## The problem:
Transcribe the records below word for word, beginning with the first line and stopping after the line that contains "tica mondiale. La"; pictures are not part of the copy.

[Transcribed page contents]
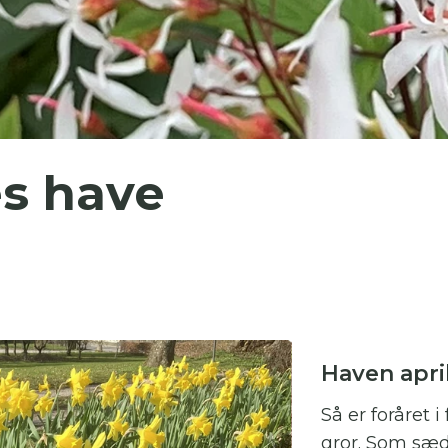
 skal indtaste minimum 3 tegn for at
resultater
 kan du søge i hele vores katalog af artikler, arrangemen
es have
produkter og åbne haver.
Haven apri
Så er foråret i
gror. Som sæ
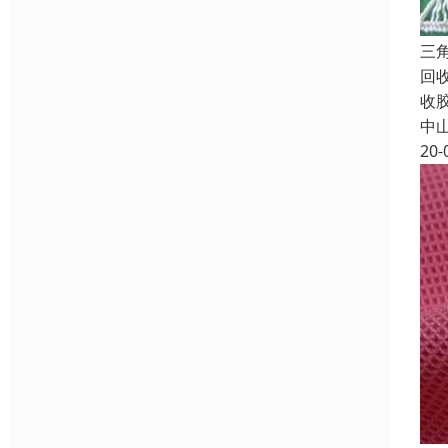
三
回
收
中
20-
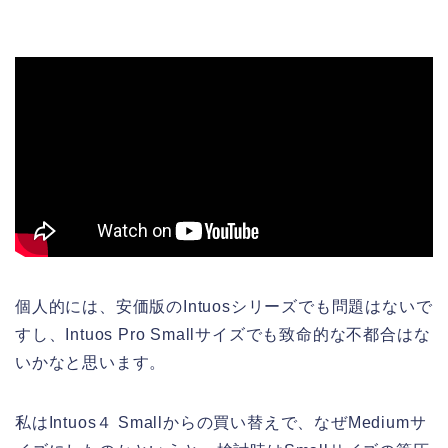
個人的には、安価版のIntuosシリーズでも問題はないで
すし、Intuos Pro Smallサイズでも致命的な不都合はな
いかなと思います。
私はIntuos４ Smallからの買い替えで、なぜMediumサ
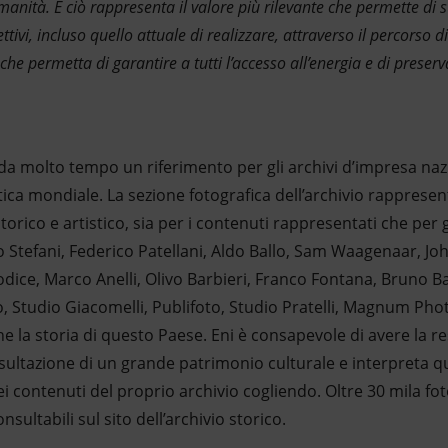
manità. E ciò rappresenta il valore più rilevante che permette di s
ttivi, incluso quello attuale di realizzare, attraverso il percorso
che permetta di garantire a tutti l’accesso all’energia e di preser
 è da molto tempo un riferimento per gli archivi d’impresa na
tica mondiale. La sezione fotografica dell’archivio rapprese
torico e artistico, sia per i contenuti rappresentati che per gl
o Stefani, Federico Patellani, Aldo Ballo, Sam Waagenaar, Joh
dice, Marco Anelli, Olivo Barbieri, Franco Fontana, Bruno Ba
, Studio Giacomelli, Publifoto, Studio Pratelli, Magnum Phot
he la storia di questo Paese. Eni è consapevole di avere la re
sultazione di un grande patrimonio culturale e interpreta
i contenuti del proprio archivio cogliendo. Oltre 30 mila fot
nsultabili sul sito dell’archivio storico.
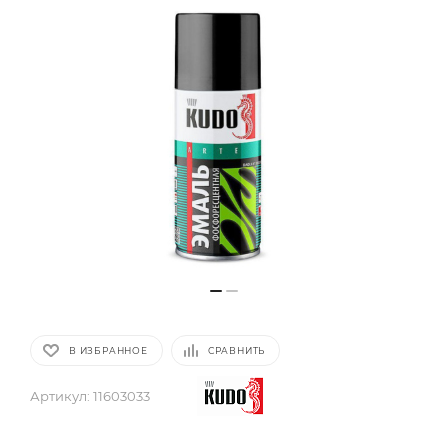
В ИЗБРАННОЕ
СРАВНИТЬ
Артикул:
11603033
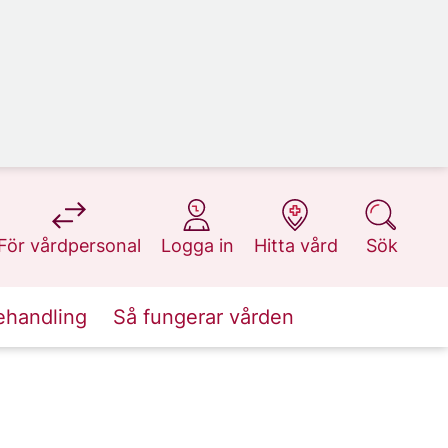
på 1177.se
på 1177.se
på 1177.se
på 1177.se
För vårdpersonal
Logga in
Hitta vård
Sök
ehandling
Så fungerar vården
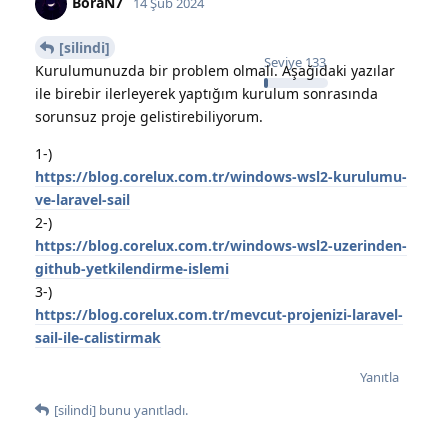
BoraN7
14 Şub 2024
[silindi]
Seviye
133
Kurulumunuzda bir problem olmalı. Aşağıdaki yazılar
ile birebir ilerleyerek yaptığım kurulum sonrasında
sorunsuz proje gelistirebiliyorum.
1-)
https://blog.corelux.com.tr/windows-wsl2-kurulumu-
ve-laravel-sail
2-)
https://blog.corelux.com.tr/windows-wsl2-uzerinden-
github-yetkilendirme-islemi
3-)
https://blog.corelux.com.tr/mevcut-projenizi-laravel-
sail-ile-calistirmak
Yanıtla
[silindi]
bunu yanıtladı.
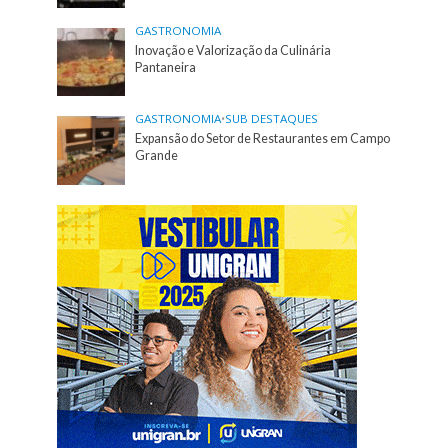
GASTRONOMIA
Inovação e Valorização da Culinária
Pantaneira
GASTRONOMIA
•
SUB DESTAQUES
Expansão do Setor de Restaurantes em Campo
Grande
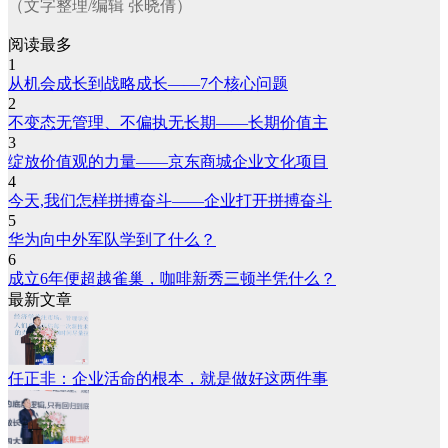
（文字整理/编辑 张晓倩）
阅读最多
1
从机会成长到战略成长——7个核心问题
2
不变态无管理、不偏执无长期——长期价值主
3
绽放价值观的力量——京东商城企业文化项目
4
今天,我们怎样拼搏奋斗——企业打开拼搏奋斗
5
华为向中外军队学到了什么？
6
成立6年便超越雀巢，咖啡新秀三顿半凭什么？
最新文章
任正非：企业活命的根本，就是做好这两件事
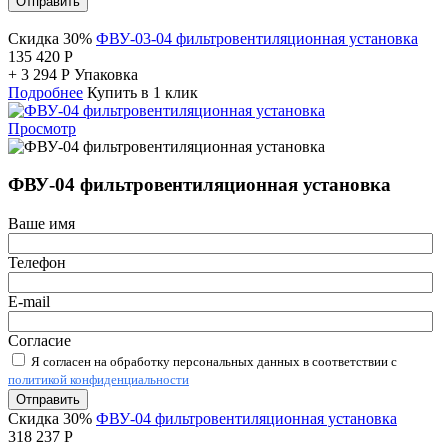
Отправить
Скидка 30%
ФВУ-03-04 фильтровентиляционная установка
135 420
Р
+
3 294
Р
Упаковка
Подробнее
Купить в 1 клик
Просмотр
ФВУ-04 фильтровентиляционная установка
Ваше имя
Телефон
E-mail
Согласие
Я согласен на обработку персональных данных в соответствии с
политикой конфиденциальности
Отправить
Скидка 30%
ФВУ-04 фильтровентиляционная установка
318 237
Р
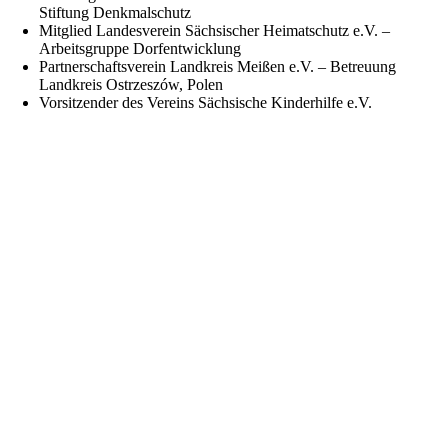
Stiftung Denkmalschutz
Mitglied Landesverein Sächsischer Heimatschutz e.V. –
Arbeitsgruppe Dorfentwicklung
Partnerschaftsverein Landkreis Meißen e.V. – Betreuung
Landkreis Ostrzeszów, Polen
Vorsitzender des Vereins Sächsische Kinderhilfe e.V.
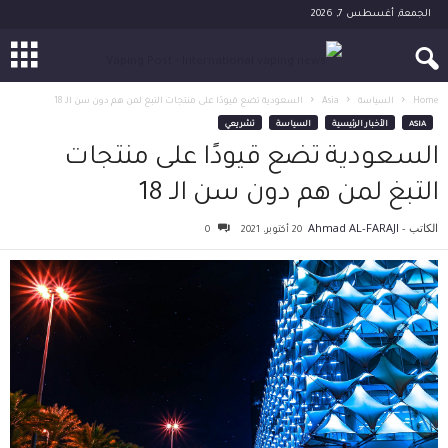
الجمعة, أغسطس 7, 2026
Home
السياسة
Asia
السعودية تضع قيودًا على منتجات التبغ لمن هم دون سن الـ 18
ASIA
الأخبار الرئيسية
السياسة
تشريعي
السعودية تضع قيودًا على منتجات
التبغ لمن هم دون سن الـ 18
الكاتب -
Ahmad AL-FARAJI
20 أكتوبر، 2021
0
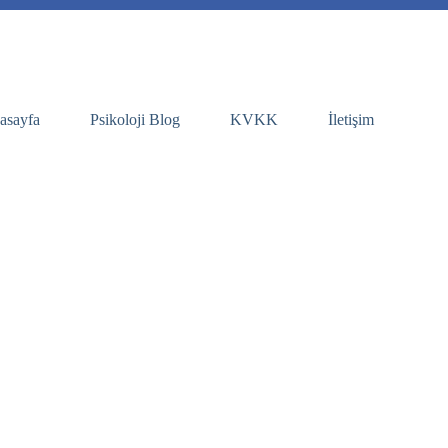
asayfa
Psikoloji Blog
KVKK
İletişim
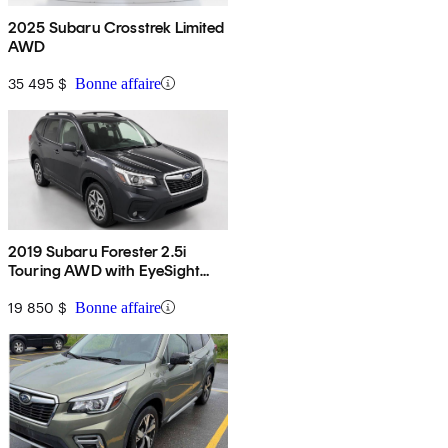
2025 Subaru Crosstrek Limited
AWD
35 495 $
Bonne affaire
2019 Subaru Forester 2.5i
Touring AWD with EyeSight
Package
19 850 $
Bonne affaire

## Final answer:
 skal indtaste minimum 3 tegn for at
resultater
 kan du søge i hele vores katalog af artikler, arrangemen
es have
produkter og åbne haver.
Haven apri
Så er foråret i
gror. Som sæ
三
回
收
中
20-
個人的には、安価版のIntuosシリーズでも問題はないで
すし、Intuos Pro Smallサイズでも致命的な不都合はな
いかなと思います。
私はIntuos４ Smallからの買い替えで、なぜMediumサ
manità. E ciò rappresenta il valore più rilevante che permette di s
ttivi, incluso quello attuale di realizzare, attraverso il percorso
che permetta di garantire a tutti l’accesso all’energia e di preser
 è da molto tempo un riferimento per gli archivi d’impresa na
tica mondiale. La sezione fotografica dell’archivio rapprese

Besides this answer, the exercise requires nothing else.